Os autores presentes do Sulscrito (João Bentes e Fernando E. Pinto) trouxeram do EDITA propostas de edição de duas editoras ( Guadalajara, México e Zaragoza, Espanha) que mostraram interesse em divulgar a literatura portuguesa nos respectivos países.
A representar Portugal, além do Sulscrito (Faro) e Livrododia Editores (Torres Vedras), estiveram presentes a Mandrágora (Cascais) e Bíblia (Lisboa). Tiago Gomes, mais um sulscrito integrado no nosso meio. Espero que para o próximo ano a representação portuguesa seja mais vasta.
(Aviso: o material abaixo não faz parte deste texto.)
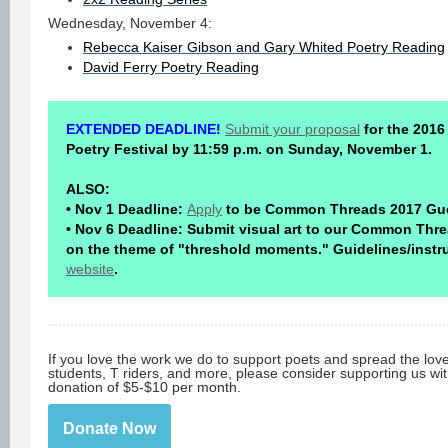
Wednesday, November 4:
Rebecca Kaiser Gibson and Gary Whited Poetry Reading
David Ferry Poetry Reading
EXTENDED DEADLINE!
Submit your proposal
for the 201
Poetry Festival by 11:59 p.m. on Sunday, November 1.
ALSO:
• Nov 1 Deadline:
Apply
to be Common Threads 2017 Gue
• Nov 6 Deadline: Submit visual art to our Common Thre
on the theme of "threshold moments." Guidelines/instr
website
.
If you love the work we do to support poets and spread the lov
students, T riders, and more, please consider supporting us wi
donation of $5-$10 per month.
Donate Now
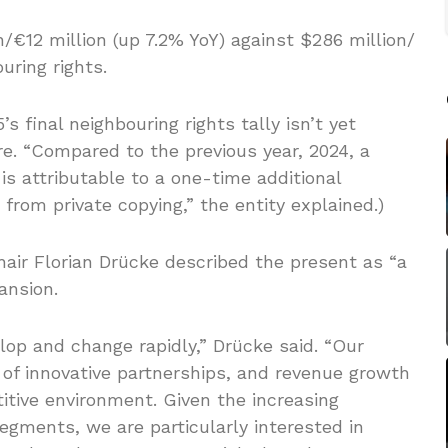
on/€12 million (up 7.2% YoY) against $286 million/
uring rights.
s final neighbouring rights tally isn’t yet
re. “Compared to the previous year, 2024, a
is attributable to a one-time additional
from private copying,” the entity explained.)
air Florian Drücke described the present as “a
ansion.
op and change rapidly,” Drücke said. “Our
 of ​​innovative partnerships, and revenue growth
titive environment. Given the increasing
segments, we are particularly interested in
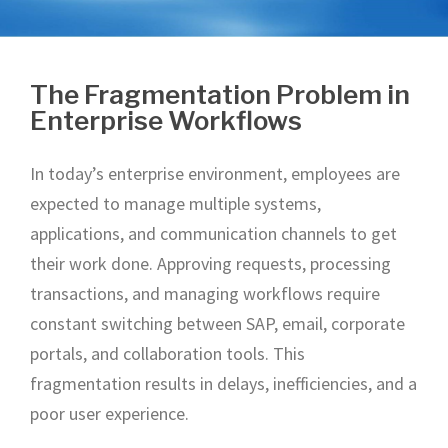
The Fragmentation Problem in
Enterprise Workflows
In today’s enterprise environment, employees are
expected to manage multiple systems,
applications, and communication channels to get
their work done. Approving requests, processing
transactions, and managing workflows require
constant switching between SAP, email, corporate
portals, and collaboration tools. This
fragmentation results in delays, inefficiencies, and a
poor user experience.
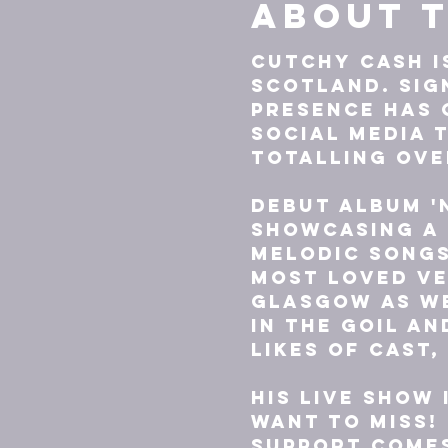
About t
Cutchy Cash i
Scotland. Sig
presence has
social media t
totalling over
Debut album '
showcasing a 
melodic songs
most loved ve
Glasgow as we
In The Goil an
likes of Cast,
His live show 
want to miss!
Support comes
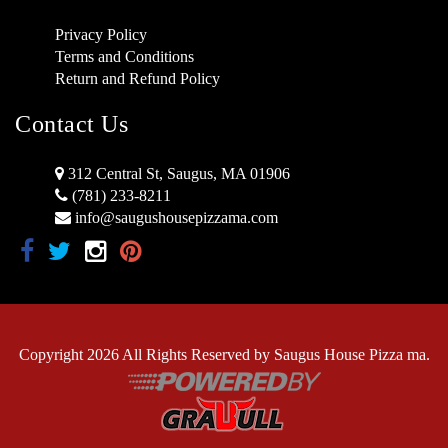
Privacy Policy
Terms and Conditions
Return and Refund Policy
Contact Us
312 Central St, Saugus, MA 01906
(781) 233-8211
info@saugushousepizzama.com
Copyright 2026 All Rights Reserved by Saugus House Pizza ma.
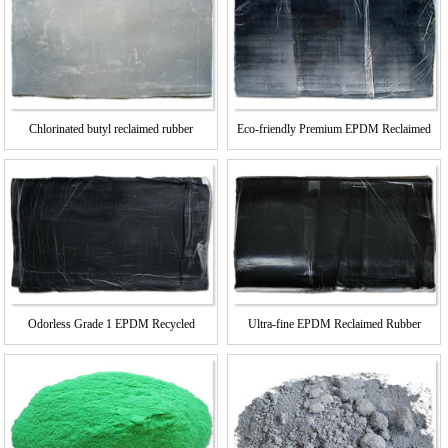
Chlorinated butyl reclaimed rubber
Eco-friendly Premium EPDM Reclaimed
Rubber
Odorless Grade 1 EPDM Recycled
Ultra-fine EPDM Reclaimed Rubber
Rubber
Grade 2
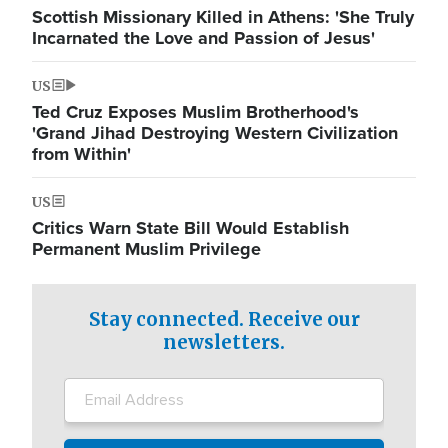
Scottish Missionary Killed in Athens: 'She Truly
Incarnated the Love and Passion of Jesus'
US
Ted Cruz Exposes Muslim Brotherhood's
'Grand Jihad Destroying Western Civilization
from Within'
US
Critics Warn State Bill Would Establish
Permanent Muslim Privilege
Stay connected. Receive our
newsletters.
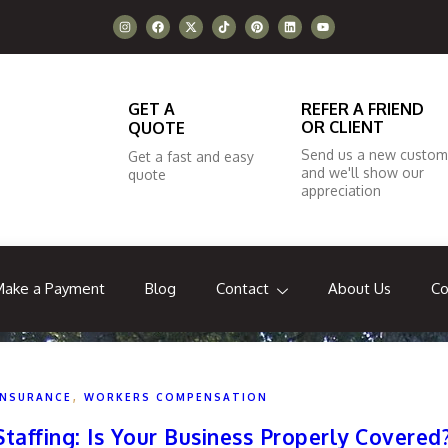
GET A
REFER A FRIEND
OR CLIENT
QUOTE
Send us a new custom
Get a fast and easy
and we'll show our
quote
appreciation
Make a Payment
Blog
Contact
About Us
Co
,
INSURANCE
WORKERS COMPENSATION
affing: Is Your Business Properly Covered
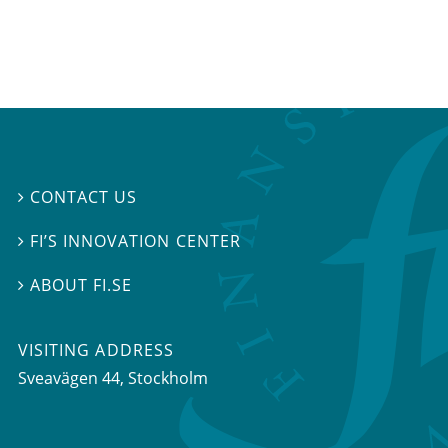
CONTACT US

FI’S INNOVATION CENTER

ABOUT FI.SE

VISITING ADDRESS
Sveavägen 44, Stockholm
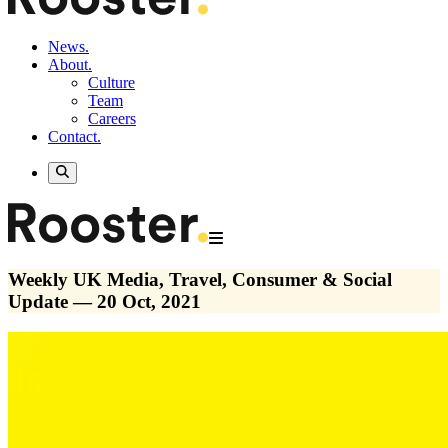
News.
About.
Culture
Team
Careers
Contact.
Weekly UK Media, Travel, Consumer & Social
Update — 20 Oct, 2021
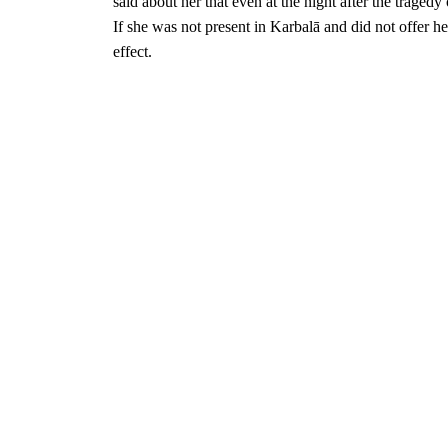
said about her that even at the night after the tragedy
If she was not present in
Karbalā and did not offer h
effect.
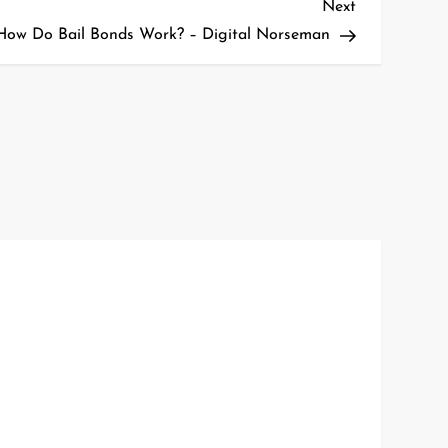
Next
Next
Post
How Do Bail Bonds Work? – Digital Norseman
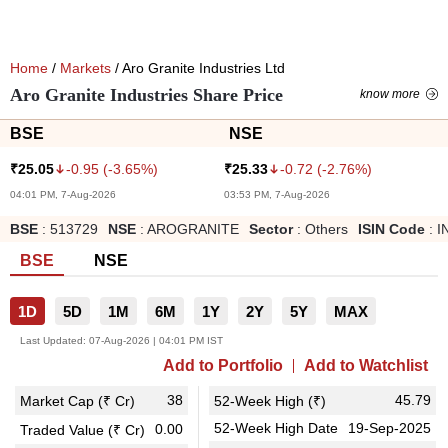
Home
/
Markets
/ Aro Granite Industries Ltd
Aro Granite Industries Share Price
know more
BSE
NSE
-0.95
(
-3.65
%)
-0.72
(
-2.76
%)
₹
25.05
₹
25.33
04:01 PM, 7-Aug-2026
03:53 PM, 7-Aug-2026
BSE
:
513729
NSE
:
AROGRANITE
Sector
:
Others
ISIN Code
:
I
BSE
NSE
1D
5D
1M
6M
1Y
2Y
5Y
MAX
Last Updated:
07-Aug-2026 | 04:01 PM IST
Add to Portfolio
Add to Watchlist
38
45.79
Market Cap (₹ Cr)
52-Week High (₹)
52-Week High Date
19-Sep-2025
0.00
Traded Value (₹ Cr)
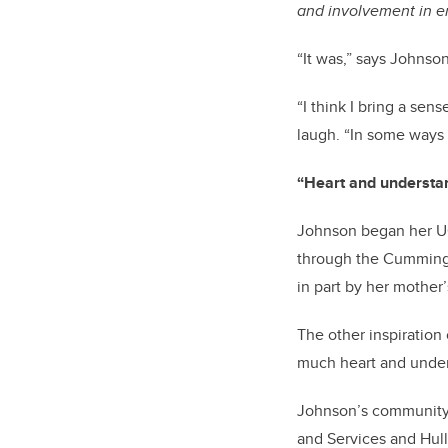
and involvement in e
“It was,” says Johnson
“I think I bring a sen
laugh. “In some ways
“Heart and understa
Johnson began her UC
through the Cumming S
in part by her mother’
The other inspiration
much heart and unders
Johnson’s community w
and Services and Hull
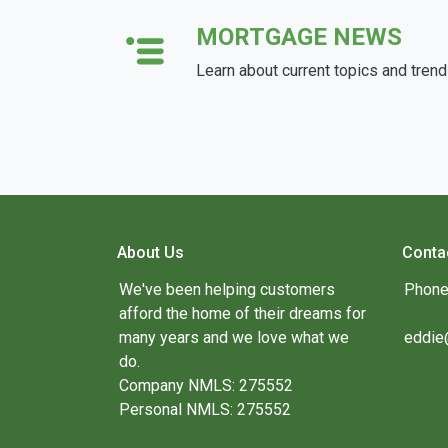
MORTGAGE NEWS
Learn about current topics and tren
About Us
Conta
We've been helping customers
Phone
afford the home of their dreams for
many years and we love what we
eddie
do.
Company NMLS: 275552
Personal NMLS: 275552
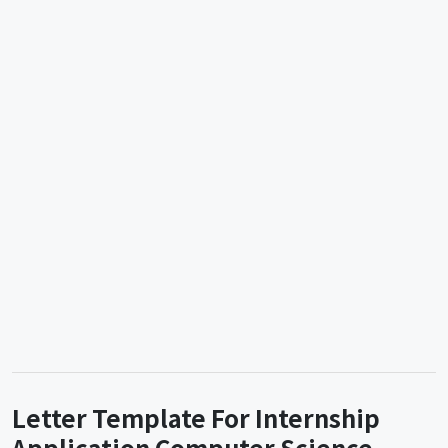
Letter Template For Internship
Application Computer Science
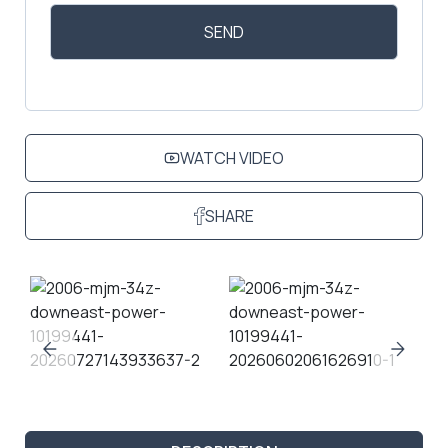
WATCH VIDEO
SHARE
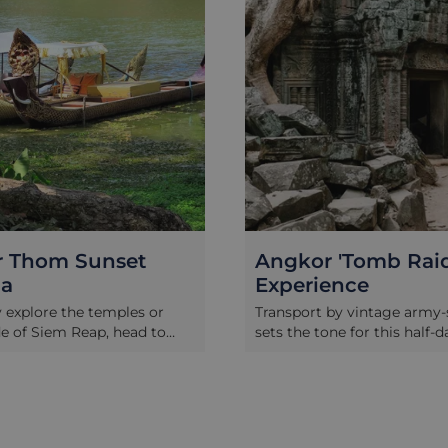
 Thom Sunset
Angkor 'Tomb Raid
la
Experience
y explore the temples or
Transport by vintage army-s
e of Siem Reap, head to
sets the tone for this half-d
om where you will enjoy a
guided tour of Angkor Arch
atmospheric ride in an
Park exploring the labyrint
ndola boat around the
temple complex of Preah 
he Angkor Thom compound.
through the eyes of a ren
sun set behind the ancient
archaeologist and Angkor e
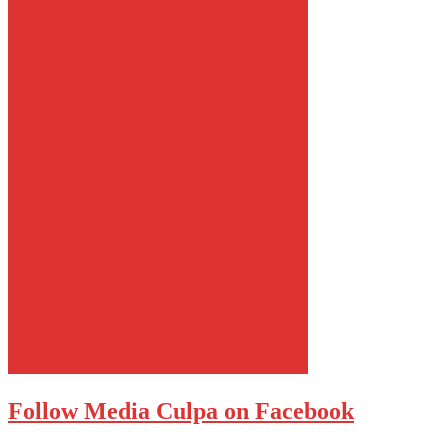
Follow Media Culpa on Facebook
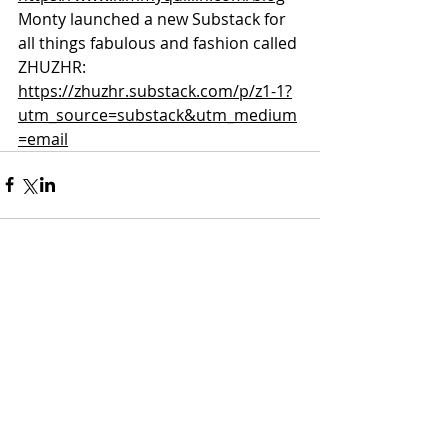
Monty launched a new Substack for 
all things fabulous and fashion called 
ZHUZHR:
https://zhuzhr.substack.com/p/z1-1?
utm_source=substack&utm_medium
=email
Comments
Write a comment...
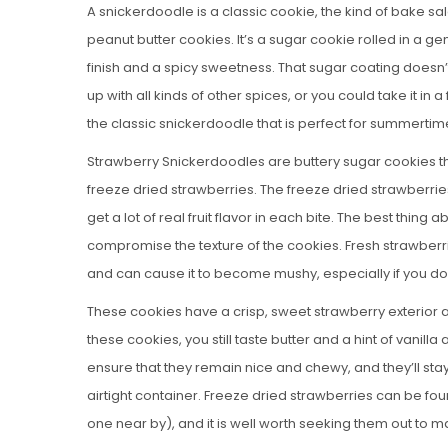
A snickerdoodle is a classic cookie, the kind of bake s
peanut butter cookies. It’s a sugar cookie rolled in a 
finish and a spicy sweetness. That sugar coating doesn’
up with all kinds of other spices, or you could take it in a 
the classic snickerdoodle that is perfect for summertim
Strawberry Snickerdoodles are buttery sugar cookies tha
freeze dried strawberries. The freeze dried strawberrie
get a lot of real fruit flavor in each bite. The best thing
compromise the texture of the cookies. Fresh strawberri
and can cause it to become mushy, especially if you don
These cookies have a crisp, sweet strawberry exterior 
these cookies, you still taste butter and a hint of vanill
ensure that they remain nice and chewy, and they’ll stay 
airtight container. Freeze dried strawberries can be fo
one near by), and it is well worth seeking them out t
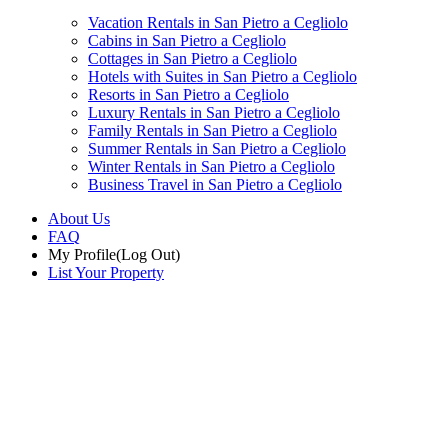
Vacation Rentals in San Pietro a Cegliolo
Cabins in San Pietro a Cegliolo
Cottages in San Pietro a Cegliolo
Hotels with Suites in San Pietro a Cegliolo
Resorts in San Pietro a Cegliolo
Luxury Rentals in San Pietro a Cegliolo
Family Rentals in San Pietro a Cegliolo
Summer Rentals in San Pietro a Cegliolo
Winter Rentals in San Pietro a Cegliolo
Business Travel in San Pietro a Cegliolo
About Us
FAQ
My Profile
(Log Out)
List Your Property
Os interessados podem contactar o Sulscrito ou através do meu contacto pessoal para pedirem informações sobre o EDITA e eventual participação.
Durante o encontro realiza-se uma feira do livro com publicações de todas as editoras participantes.
Desde 1995 que participo no EDITA. Os resultados têm sido progressivos. A prova está que assinei um contrato de edição com uma importante editora espanhola para a publicação do “Sexo Entre Mentiras”. O livro já está traduzido e sairá até ao final deste ano. Em conversa com José Luís Piquero, companheiro desde alguns encontros, fiquei a saber que a editora tem uma presença forte no meio editorial e uma distribuição eficaz.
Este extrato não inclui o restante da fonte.